Page-level text extractions

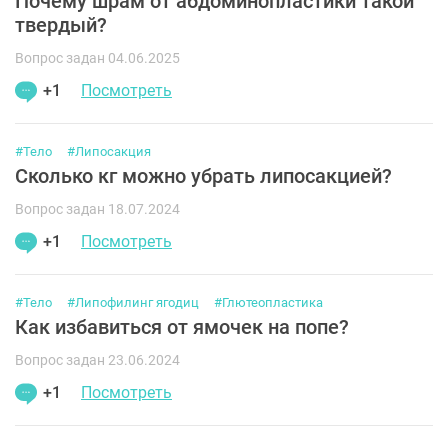
Почему шрам от абдоминопластики такой
твердый?
Вопрос задан 04.06.2025
+1
Посмотреть
#Тело
#Липосакция
Сколько кг можно убрать липосакцией?
Вопрос задан 18.07.2024
+1
Посмотреть
#Тело
#Липофилинг ягодиц
#Глютеопластика
Как избавиться от ямочек на попе?
Вопрос задан 23.06.2024
+1
Посмотреть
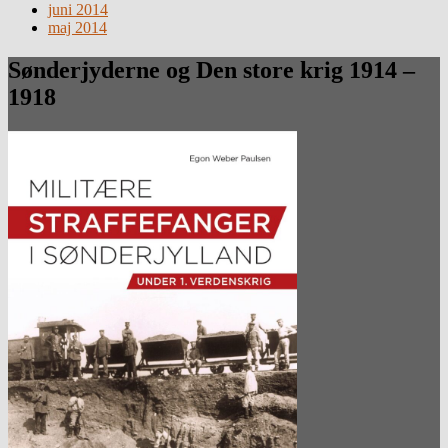
juni 2014
maj 2014
Sønderjyderne og Den store krig 1914 –
1918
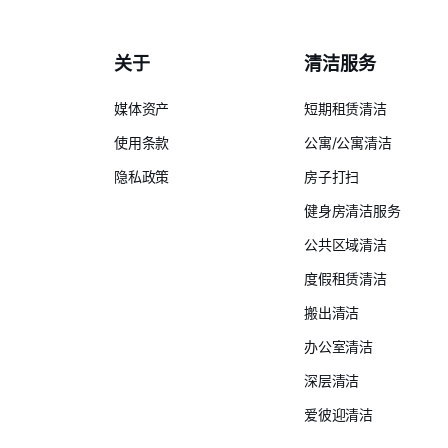
关于
清洁服务
媒体资产
短期租赁清洁
使用条款
公寓/公寓清洁
隐私政策
房子打扫
健身房清洁服务
公共区域清洁
度假租赁清洁
搬出清洁
办公室清洁
深层清洁
爱彼迎清洁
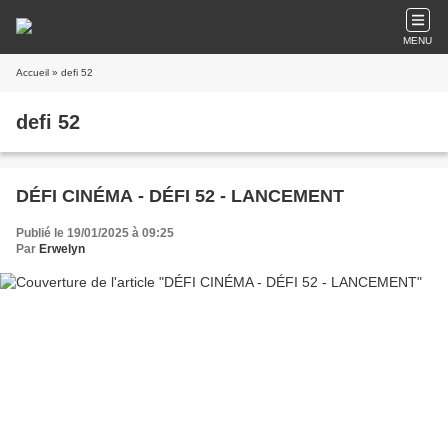
MENU
Accueil
» defi 52
defi 52
DÉFI CINÉMA - DÉFI 52 - LANCEMENT
Publié le 19/01/2025 à 09:25
Par
Erwelyn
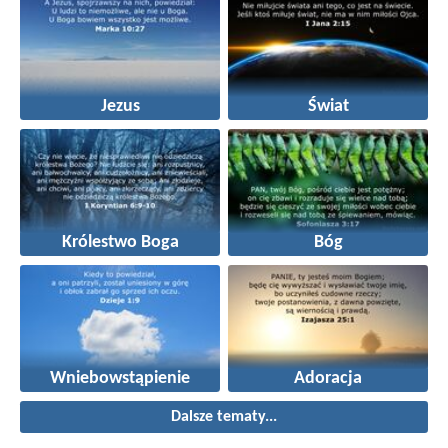
Jezus
Świat
Królestwo Boga
Bóg
Wniebowstąpienie
Adoracja
Dalsze tematy...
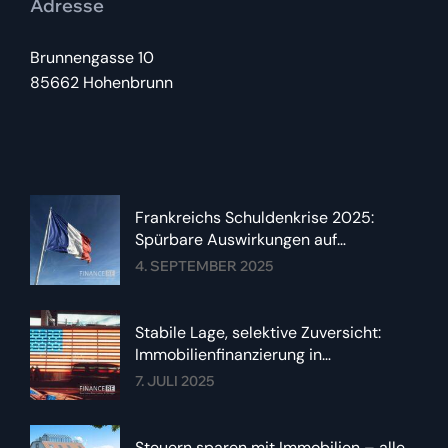
Adresse
Brunnengasse 10
85662 Hohenbrunn
Frankreichs Schuldenkrise 2025:
Spürbare Auswirkungen auf
Immobilienzinsen im Euroraum
4. SEPTEMBER 2025
Stabile Lage, selektive Zuversicht:
Immobilienfinanzierung in
Deutschland im Sommer 2025
7. JULI 2025
Steuern sparen mit Immobilien – alle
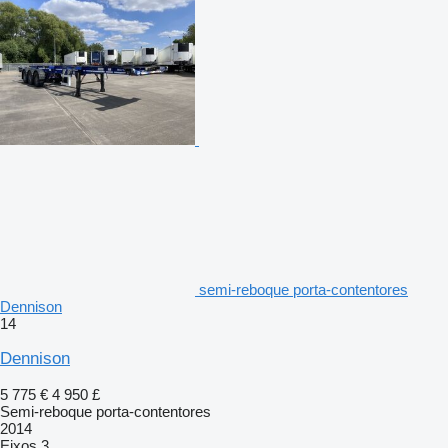
semi-reboque porta-contentores
Dennison
14
Dennison
5 775 €
4 950 £
Semi-reboque porta-contentores
2014
Eixos
3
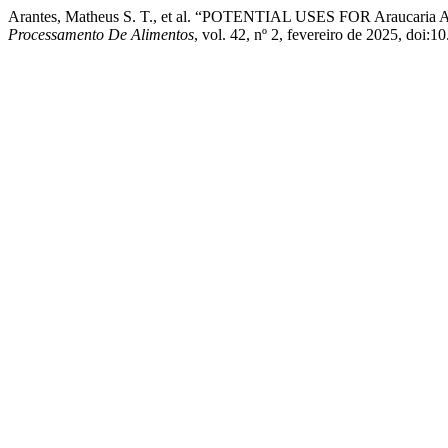
Arantes, Matheus S. T., et al. “POTENTIAL USES FOR Araucar
Processamento De Alimentos
, vol. 42, nº 2, fevereiro de 2025, doi:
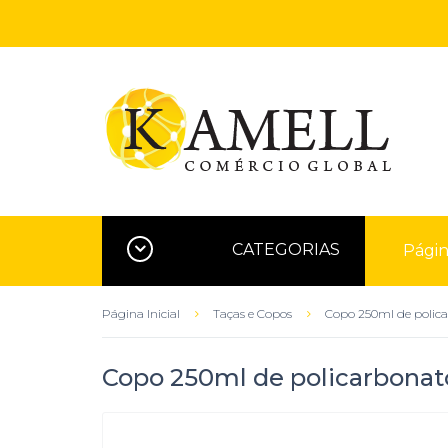
CATEGORIAS
Página
Página Inicial
Taças e Copos
Copo 250ml de polica
Copo 250ml de policarbonato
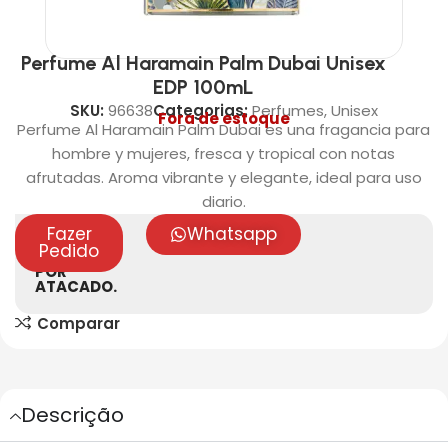
Perfume Al Haramain Palm Dubai Unisex
EDP 100mL
SKU:
96638
Categorias:
Perfumes
,
Unisex
Fora de estoque
Perfume Al Haramain Palm Dubai es una fragancia para
hombre y mujeres, fresca y tropical con notas
afrutadas. Aroma vibrante y elegante, ideal para uso
diario.
Fazer
Whatsapp
VENDAS
Pedido
SOMENTE
POR
ATACADO.
Comparar
Descrição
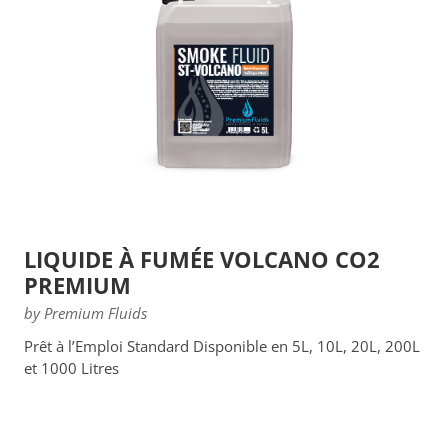
LIQUIDE À FUMÉE VOLCANO CO2
PREMIUM
by Premium Fluids
Prêt à l’Emploi Standard Disponible en 5L, 10L, 20L, 200L
et 1000 Litres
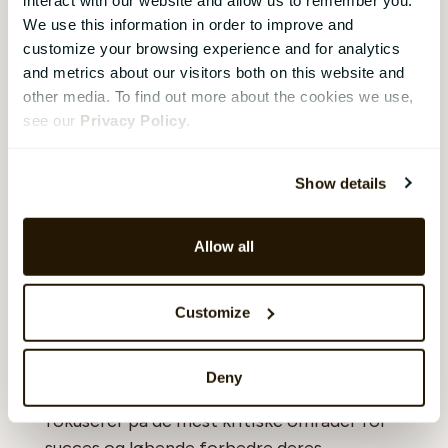
Overbelastning
: For mange KPI'er kan
We use this information in order to improve and
skabe forvirring og gøre det svært at
customize your browsing experience and for analytics
fokusere på det, der virkelig er vigtigt.
and metrics about our visitors both on this website and
other media. To find out more about the cookies we use,
Manglende opfølgning
: Hvis KPI'er
see our
Privacy Policy
.
ikke regelmæssigt spores og
analyseres, kan de miste deres relevans
og effektivitet.
Show details
Allow all
Konklusion
KPI'er er effektive værktøjer til at måle og
Customize
forbedre virksomhedens præstationer. Ved
omhyggeligt at udvælge og bruge de rigtige
Deny
KPI'er kan virksomheder sikre, at de
fokuserer på de mest kritiske områder for
succes og løbende forbedre deres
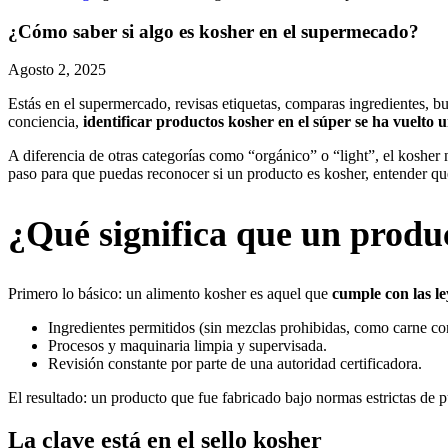
¿Cómo saber si algo es kosher en el supermecado?
Agosto 2, 2025
Estás en el supermercado, revisas etiquetas, comparas ingredientes,
conciencia,
identificar productos kosher en el súper se ha vuelto 
A diferencia de otras categorías como “orgánico” o “light”, el kosher 
paso para que puedas reconocer si un producto es kosher, entender qué 
¿Qué significa que un produ
Primero lo básico: un alimento kosher es aquel que
cumple con las le
Ingredientes permitidos (sin mezclas prohibidas, como carne con
Procesos y maquinaria limpia y supervisada.
Revisión constante por parte de una autoridad certificadora.
El resultado: un producto que fue fabricado bajo normas estrictas de p
La clave está en el sello kosher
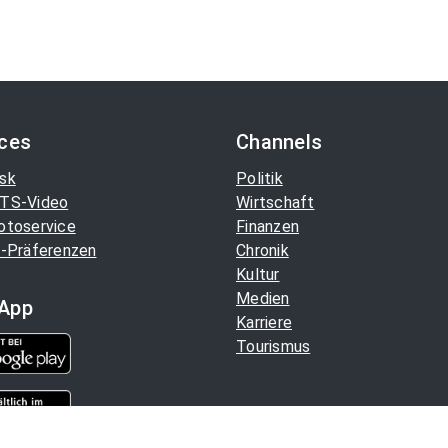
ices
Channels
sk
Politik
TS-Video
Wirtschaft
otoservice
Finanzen
-Präferenzen
Chronik
Kultur
Medien
App
Karriere
Tourismus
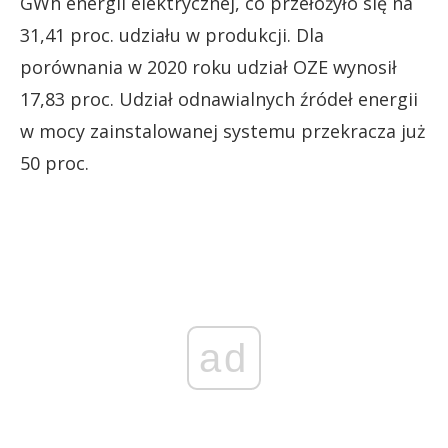
GWh energii elektrycznej, co przełożyło się na
31,41 proc. udziału w produkcji. Dla
porównania w 2020 roku udział OZE wynosił
17,83 proc. Udział odnawialnych źródeł energii
w mocy zainstalowanej systemu przekracza już
50 proc.
ad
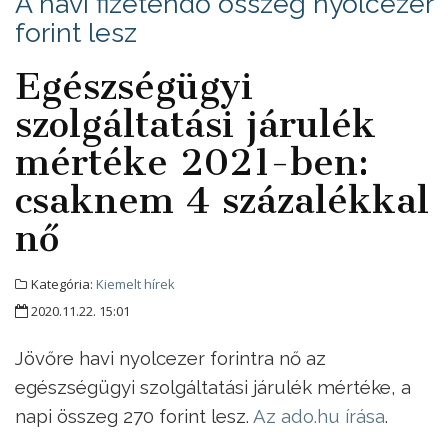
A havi fizetendő összeg nyolcezer
forint lesz
Egészségügyi
szolgáltatási járulék
mértéke 2021-ben:
csaknem 4 százalékkal
nő
Kategória:
Kiemelt hírek
2020.11.22. 15:01
Jövőre havi nyolcezer forintra nő az
egészségügyi szolgáltatási járulék mértéke, a
napi összeg 270 forint lesz.
Az ado.hu írása
.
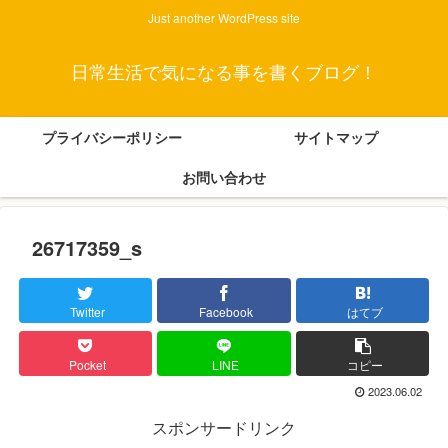
Just another WordPress site
日常生活で気になる事を書くブログ！
プライバシーポリシー
サイトマップ
お問い合わせ
26717359_s
Twitter
Facebook
はてブ
Pocket
LINE
コピー
2023.06.02
スポンサードリンク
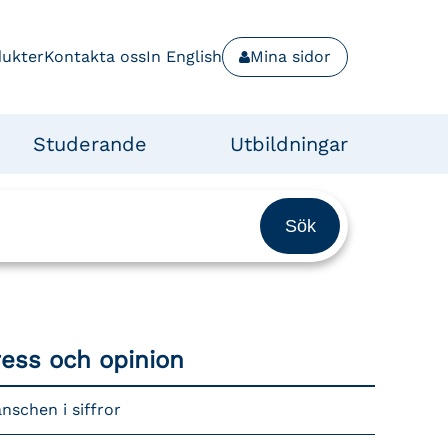
dukter
Kontakta oss
In English
Mina sidor
Studerande
Utbildningar
ress och opinion
nschen i siffror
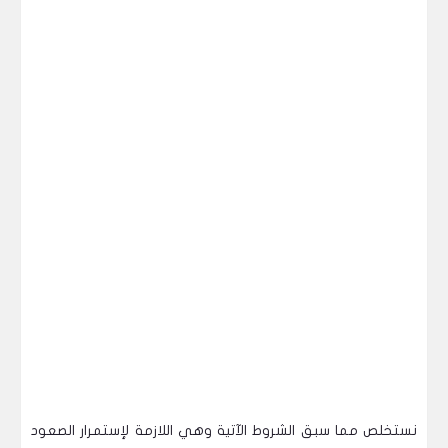
نستخلص مما سبق الشروط الآتية وهي اللازمة لإستمرار الصعود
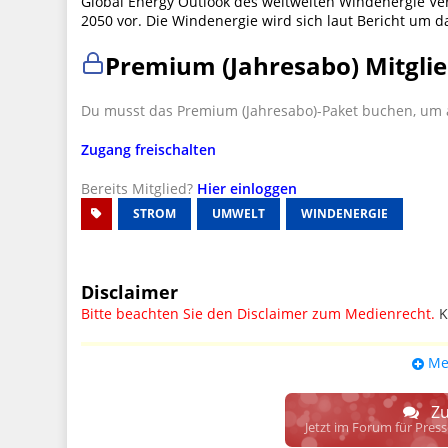
Global Energy Outlook des weltweiten Windenergie V
2050 vor. Die Windenergie wird sich laut Bericht um 
Premium (Jahresabo) Mitglie
Du musst das Premium (Jahresabo)-Paket buchen, um a
Zugang freischalten
Bereits Mitglied?
Hier einloggen
STROM
UMWELT
WINDENERGIE
Disclaimer
Bitte beachten Sie den Disclaimer zum Medienrecht.
K
UPDATE: § 17 ECG seit 16.02.2024 weg
Me
Wir lassen den Disclaimertext dennoch so stehen, bis s
weitere, damit zusammenhängende Paragrafen ersetzt 
Zu
Raum. D.h. noch mehr Spielraum für das sog. "Richte
Jetzt im Forum für Pres
gewisse Parteien bevorzugen kann.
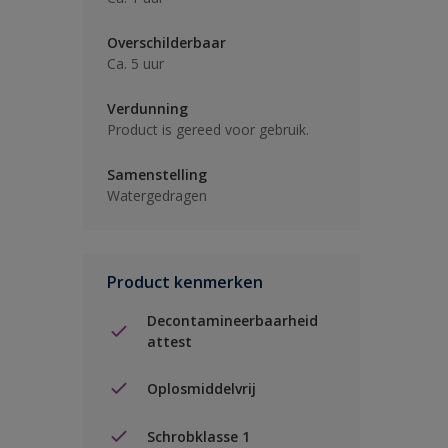
Overschilderbaar
Ca. 5 uur
Verdunning
Product is gereed voor gebruik.
Samenstelling
Watergedragen
Product kenmerken
Decontamineerbaarheid
attest
Oplosmiddelvrij
Schrobklasse 1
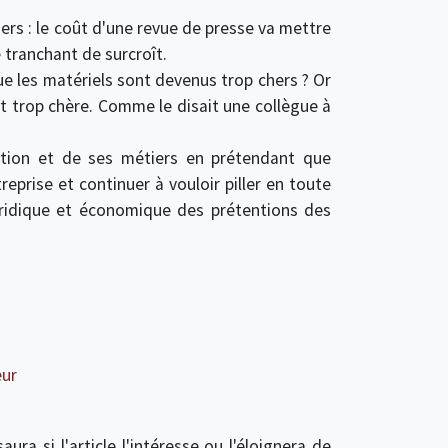
ers : le coût d'une revue de presse va mettre
 tranchant de surcroît.
ue les matériels sont devenus trop chers ? Or
st trop chère. Comme le disait une collègue à
ation et de ses métiers en prétendant que
prise et continuer à vouloir piller en toute
uridique et économique des prétentions des
eur
ra si l'article l'intéresse ou l'éloignera de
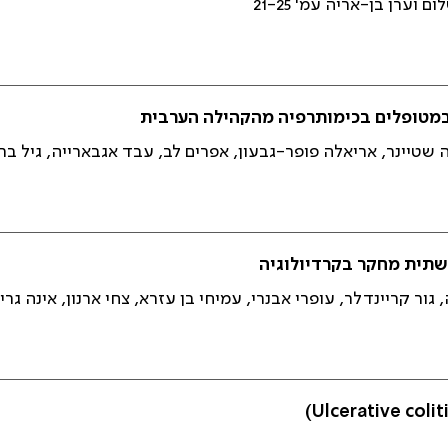
ערן בן-אריה עמ' 21-25
 במטופלים בכימותרפיה מהקהילה הערבית
טיינר, אריאלה פופר-גבעון, אפרים לב, עבד אגבארייה, גיל בר סל
שתית מחקר בקרדיולוגיה
ריינדלר, עופרי אבנרי, עמיחי בן עזרא, צחי ארנון, אינה גרינברג וא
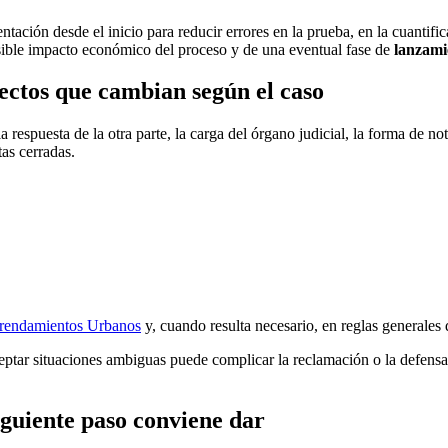
ntación desde el inicio para reducir errores en la prueba, en la cuantif
sible impacto económico del proceso y de una eventual fase de
lanzami
ectos que cambian según el caso
respuesta de la otra parte, la carga del órgano judicial, la forma de not
as cerradas.
rendamientos Urbanos
y, cuando resulta necesario, en reglas generales
eptar situaciones ambiguas puede complicar la reclamación o la defensa
iguiente paso conviene dar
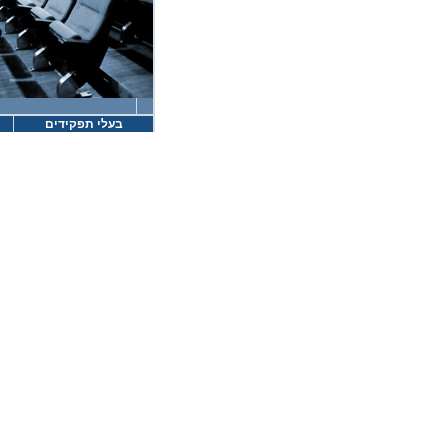
בעלי תפקידים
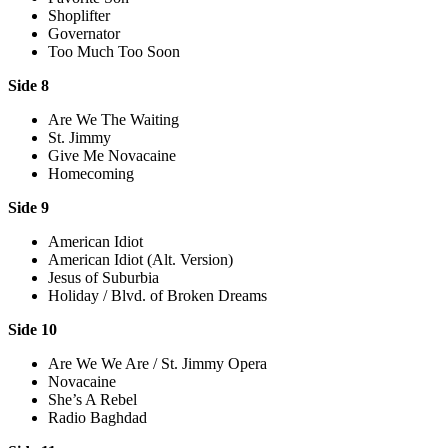
Shoplifter
Governator
Too Much Too Soon
Side 8
Are We The Waiting
St. Jimmy
Give Me Novacaine
Homecoming
Side 9
American Idiot
American Idiot (Alt. Version)
Jesus of Suburbia
Holiday / Blvd. of Broken Dreams
Side 10
Are We We Are / St. Jimmy Opera
Novacaine
She’s A Rebel
Radio Baghdad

[EXERCISE REQUIREMENTS] Search the data above for the word "Palm" and show every line that has it.

[PROBLEM SOLUTION]
Perfume Al Haramain Palm Dubai Unisex
Perfume Al Haramain Palm Dubai es una fragancia para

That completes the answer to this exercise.